A federal bank regulator on Friday revealed details about “a major information security incident” that resulted in the misplacement last year of more than 10,000 records.
The Office of the Comptroller of the Currency (OCC) said it became aware of the breach after the office implemented a new policy this summer intended to keep employees from downloading files to removable storage devices without approval.
The OCC was investigating two years’ worth of downloads when it noticed a “significant change” in the patterns of a particular employee shortly before their retirement in Nov. 2015, and determined upon further review the worker had saved more than 10,000 records to a pair of portable thumb drives.
The OCC said it became aware of the peculiar downloads on Sept. 1 and later contacted the former employee, who “was unable to locate or return the thumb drives to the agency,” according to the statement.
While the contents of the more than 10,000 missing records is considered unclassified, the breach resulted in the compromise of a enough privacy-related information to warrant being categorized as a “major incident” in accordance with U.S. Office of Management and Budget (OMB) criteria.
“Based upon currently available information, there is no evidence to suggest that any non-public OCC information, including any personally identifiable information or controlled unclassified information has been disclosed to any member of the public or misused in any way,” the statement said.
An OCC spokesman told the Wall Street Journal that information “related to OCC activities and employees” was included on the drives, and added there is “no indication that there was bank customer information among the files removed.”
The thumb drives were encrypted to prevent misuse, according to the OCC, and new safeguards have since been implemented to prevent any similar events from occurring in the future.
Congress, the Department of Homeland Security, the Government Accountability Office and OMB have all been briefed on the breach, the OCC said.
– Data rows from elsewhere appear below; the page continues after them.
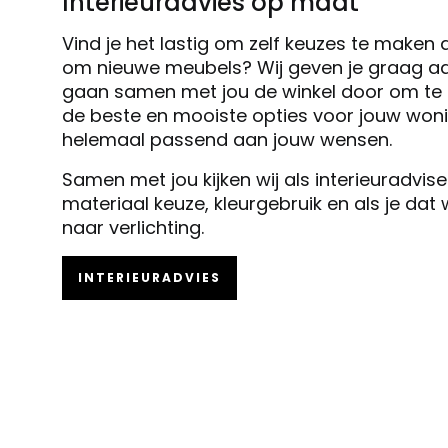
Interieuradvies op maat
Vind je het lastig om zelf keuzes te maken 
om nieuwe meubels? Wij geven je graag ad
gaan samen met jou de winkel door om te k
de beste en mooiste opties voor jouw woni
helemaal passend aan jouw wensen.
Samen met jou kijken wij als interieuradvis
materiaal keuze, kleurgebruik en als je dat
naar verlichting.
INTERIEURADVIES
A spokesman with the House Committee on Science, Space, and Technology told the Wall Street Journal the panel was monitoring the OCC’s response, and will “work to ensure the OCC “responds to the incident appropriately, remediating any potential damaging effects to sensitive information” on its systems.
The OCC and two other of the nation’s biggest financial regulators — The Federal Deposit Insurance Corporation (FDIC) and the Federal Reserve —announced earlier this month they plan to introduce new guidelines next year intended to ensure the country’s largest banks have policies in place to help bounce back from any breaches caused by cyberattack. The measures “would be designed to increase covered entities’ operational resilience and reduce the potential impact on the financial system in the event of a failure, cyberattack or the failure to implement appropriate cyber risk management,” their notice said.